(Required action):
The lines to find are those in the entries that hold the word "lokasi"; copy every one of them.

----- Records for this task -----

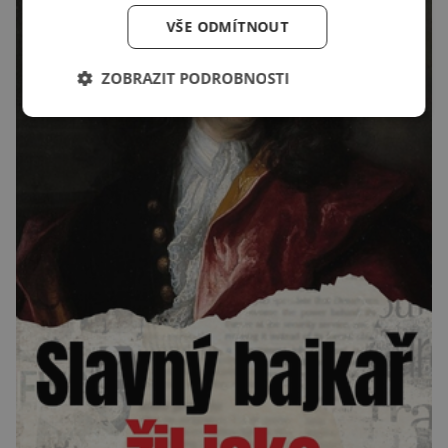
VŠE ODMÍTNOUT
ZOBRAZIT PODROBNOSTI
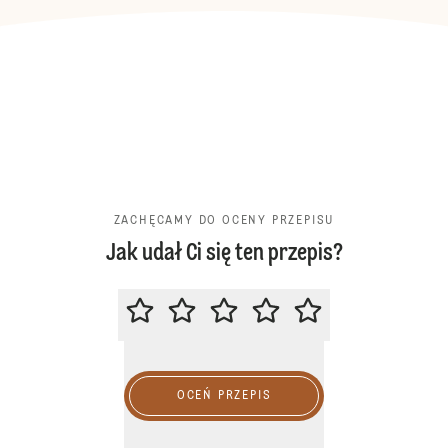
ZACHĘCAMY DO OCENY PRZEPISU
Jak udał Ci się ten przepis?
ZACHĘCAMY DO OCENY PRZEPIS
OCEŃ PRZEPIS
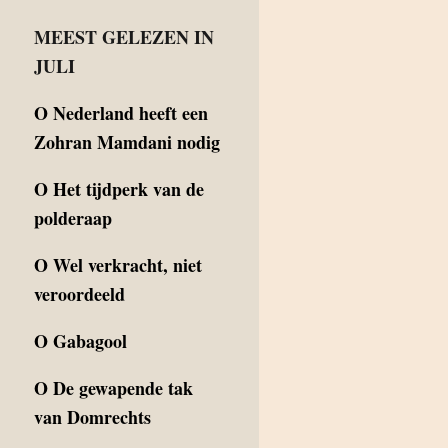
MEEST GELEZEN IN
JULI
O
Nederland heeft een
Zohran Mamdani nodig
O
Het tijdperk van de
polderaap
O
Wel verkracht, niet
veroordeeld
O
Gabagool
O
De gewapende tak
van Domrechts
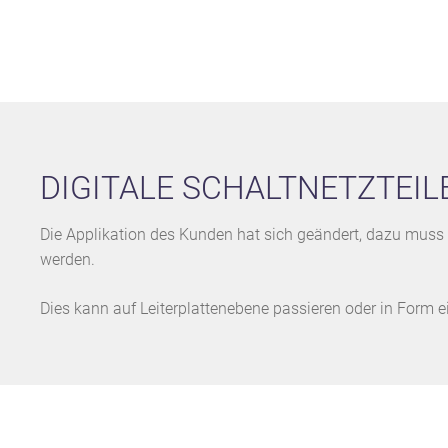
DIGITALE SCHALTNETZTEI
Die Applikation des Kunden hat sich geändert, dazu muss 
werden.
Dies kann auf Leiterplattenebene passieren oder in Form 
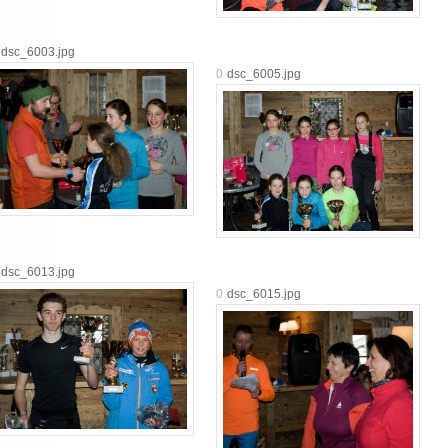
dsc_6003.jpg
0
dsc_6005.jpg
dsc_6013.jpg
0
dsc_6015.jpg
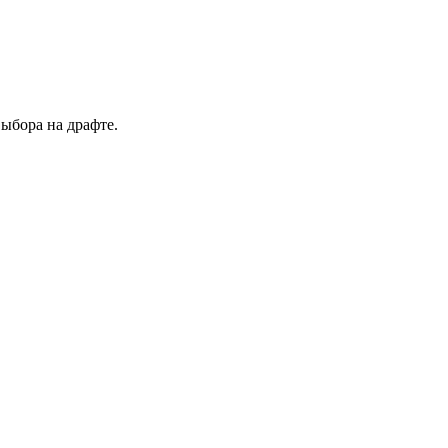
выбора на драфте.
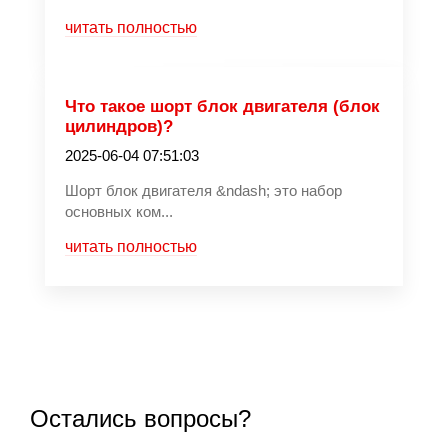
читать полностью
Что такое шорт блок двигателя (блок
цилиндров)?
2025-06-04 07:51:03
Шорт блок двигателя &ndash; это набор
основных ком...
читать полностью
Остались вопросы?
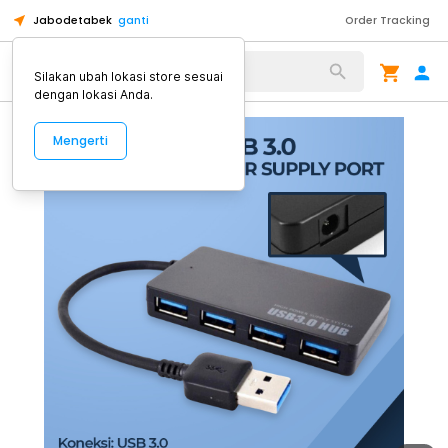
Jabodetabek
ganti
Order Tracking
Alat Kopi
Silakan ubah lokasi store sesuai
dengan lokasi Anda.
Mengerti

-----

(Answer to this exercise):
Silakan ubah lokasi store sesuai
dengan lokasi Anda.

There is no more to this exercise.